[Records from a data collection]
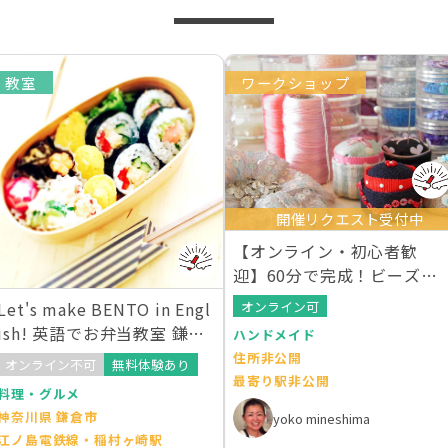
教室
ワークショップ
開催リクエスト受付中
【オンライン・初心者歓
迎】60分で完成！ビーズ刺
繍で立体的なお花の刺繍
オンライン可
Let's make BENTO in Engl
ish! 英語でお弁当教室 鎌倉
ハンドメイド
湘南教室
住所非公開
オンライン不可
無料体験あり
最寄り駅非公開
料理・グルメ
神奈川県 鎌倉市
yoko mineshima
江ノ島電鉄線・稲村ヶ崎駅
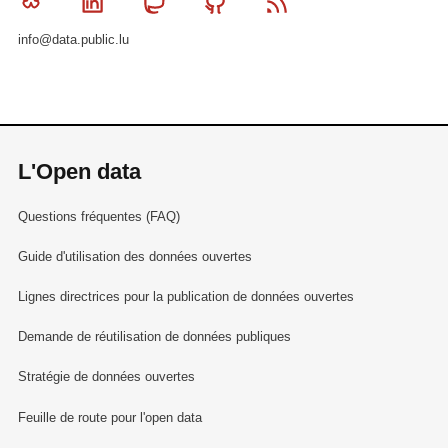
Bluesky
Linkedin
Mastodon
Github
RSS
info@data.public.lu
L'Open data
Questions fréquentes (FAQ)
Guide d'utilisation des données ouvertes
Lignes directrices pour la publication de données ouvertes
Demande de réutilisation de données publiques
Stratégie de données ouvertes
Feuille de route pour l'open data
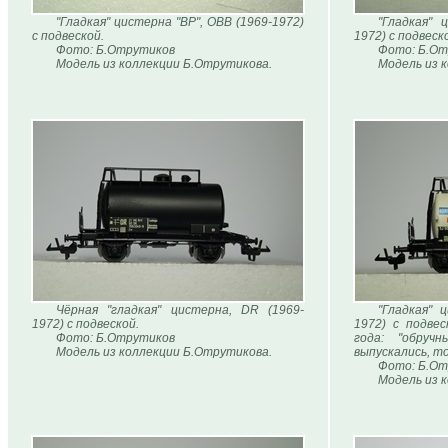
"Гладкая" цистерна "ВР", ОВВ (1969-1972)
"Гладкая" 
с подвеской.
1972) с подвеск
Фото: Б.Отрутиков
Фото: Б.От
Модель из коллекции Б.Отрутикова.
Модель из 
Чёрная "гладкая" цистерна, DR (1969-
"Гладкая" 
1972) с подвеской.
1972) с подве
Фото: Б.Отрутиков
года: "обруч
Модель из коллекции Б.Отрутикова.
выпускались, то
Фото: Б.От
Модель из 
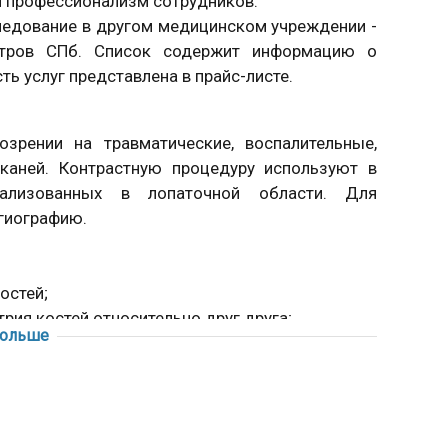
 профессионализм сотрудников.
ледование в другом медицинском учреждении -
ентров СПб. Список содержит информацию о
ь услуг представлена в прайс-листе.
зрении на травматические, воспалительные,
каней. Контрастную процедуру используют в
окализованных в лопаточной области. Для
гиографию.
остей;
рия костей относительно друг друга;
больше
ве и т.п.
нии и в качестве дополнительного метода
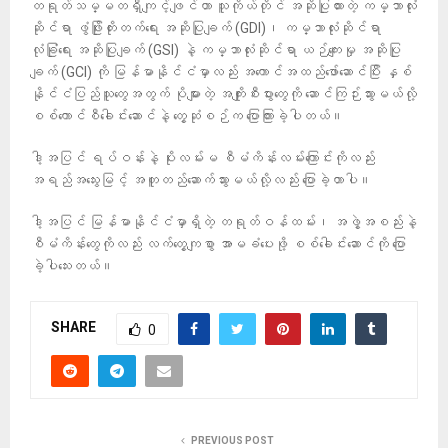
တရုတ်သမ္မတရှီကျင့်ဖျင်ဟာ သူကိုယ်တိုင် အဆိုပြုထားတဲ့ ကမ္ဘာလုံး
ဆိုင်ရာ ဖွံဖြိုးတိုးတက်ရေး အဆိုပြုချက် (GDI)၊ ကမ္ဘာလုံးဆိုင်ရာ
လုံခြုံရေး အဆိုပြုချက် (GSI) နဲ့ ကမ္ဘာလုံးဆိုင်ရာ ယဉ်ကျေးမှု အဆိုပြု
ချက် (GCI) ကို မြန်မာနိုင်ငံမှာလည်း အကောင်အထည်ဖော်ဆောင်ပြီး နှစ်
နိုင်ငံပြည်သူတွေအတွက် ပိုများတဲ့ အကျိုးစီးပွားတွေကို ဆောင်ကြဉ်းသွားမယ်လို့
စစ်ကောင်စီခေါင်းဆောင်နဲ့ တွေ့ဆုံစဉ်က ပြောကြားခဲ့ပါတယ်။
ဒါ့အပြင် ရပ်ဝန်းနဲ့ ပိုးလမ်းမ စီမံကိန်းလမ်းကြောင်းကိုလည်း
အရည်အသွေးမြင့် အတူတည်ဆောက်သွားမယ်လို့လည်း ပြောခဲ့တာပါ။
ဒါ့အပြင် မြန်မာနိုင်ငံမှာရှိတဲ့ တရုတ်ဝန်ထမ်း၊ အဖွဲ့အစည်းနဲ့
စီမံကိန်းတွေကိုလည်း လက်တွေ့ကျစွာ အာမခံပေးဖို့ စစ်ခေါင်းဆောင်ကို ပြော
ခဲ့ပါသေးတယ်။
SHARE
0
PREVIOUS POST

WORK INSTRUCTION - Which lines of the data contain the word "données"? Copy each one.

ANSWER BELOW -
Guide d'utilisation des données ouvertes
Lignes directrices pour la publication de données ouvertes
Demande de réutilisation de données publiques
Stratégie de données ouvertes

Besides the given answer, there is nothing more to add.